Task -
Would you please output the lines from the one holding "Rassegna Stampa" to the end of the entries, exactly and with no others?

Saved entries -
= = = =

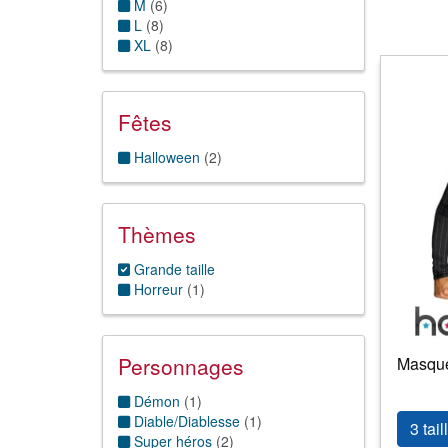
M
(
6
)
L
(
8
)
XL
(
8
)
Fêtes
Halloween
(
2
)
Thèmes
Grande taille
Horreur
(
1
)
Personnages
Masque 
Démon
(
1
)
Diable/Diablesse
(
1
)
3 tail
Super héros
(
2
)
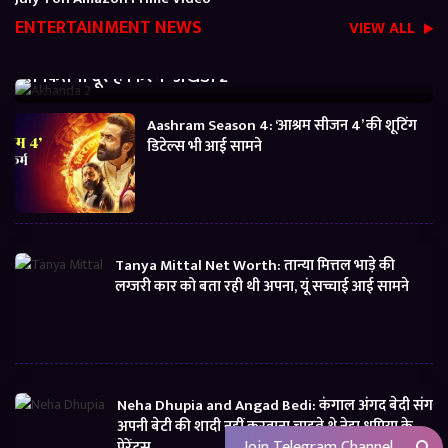
ENTERTAINMENT NEWS
VIEW ALL
Akhanda 2 Box office Collection: जानें बजट निकालने
से कितनी दूर है फिल्म ‘अखंडा 2’
Aashram Season 4: ‘आश्रम सीजन 4’ की शूटिंग
डिटेल्स भी आई सामने
Tanya Mittal Net Worth: तान्या मित्तल भाड़े की
लग्जरी कार को बता रही थी अपना, यूं सच्चाई आई सामने
Neha Dhupia and Angad Bedi: कंगाल अंगद बेदी संग
अपनी बेटी की शादी नहीं करवाना चाहते थे नेहा धूपिया के
Join Telegram Channel
पेरेंट्स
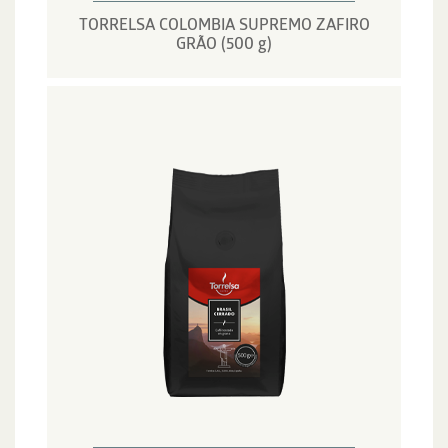
TORRELSA COLOMBIA SUPREMO ZAFIRO
GRÃO (500 g)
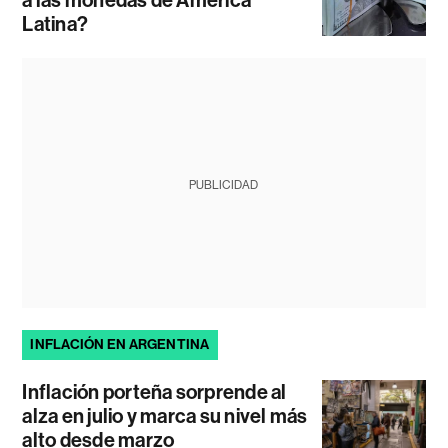
Latina?
PUBLICIDAD
INFLACIÓN EN ARGENTINA
Inflación porteña sorprende al
alza en julio y marca su nivel más
alto desde marzo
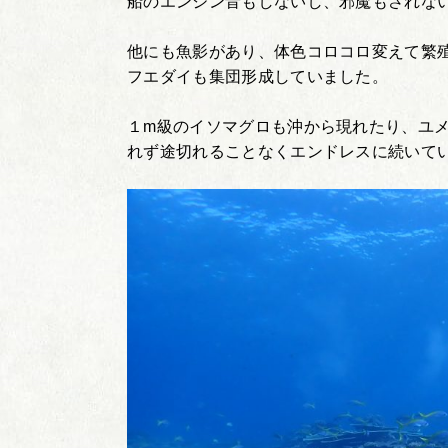
船のエンジン音もしないし、邪魔もされな
他にも魚影があり、体色コロコロ変えて繁
フエダイも集団形成していました。
１m級のイソマグロも沖から現れたり、ユメ
れず途切れることなくエンドレスに続いて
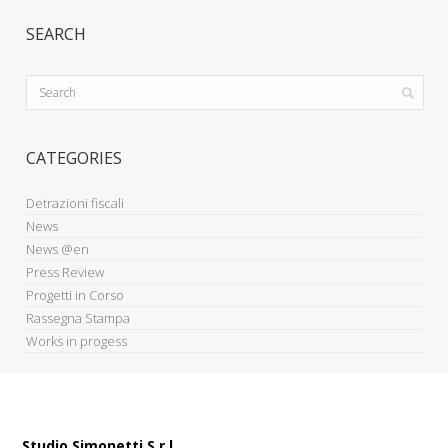
SEARCH
CATEGORIES
Detrazioni fiscali
News
News @en
Press Review
Progetti in Corso
Rassegna Stampa
Works in progess
Studio Simonetti S.r.l.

= = = =

Result of this exercise -
Rassegna Stampa
Works in progess
Studio Simonetti S.r.l.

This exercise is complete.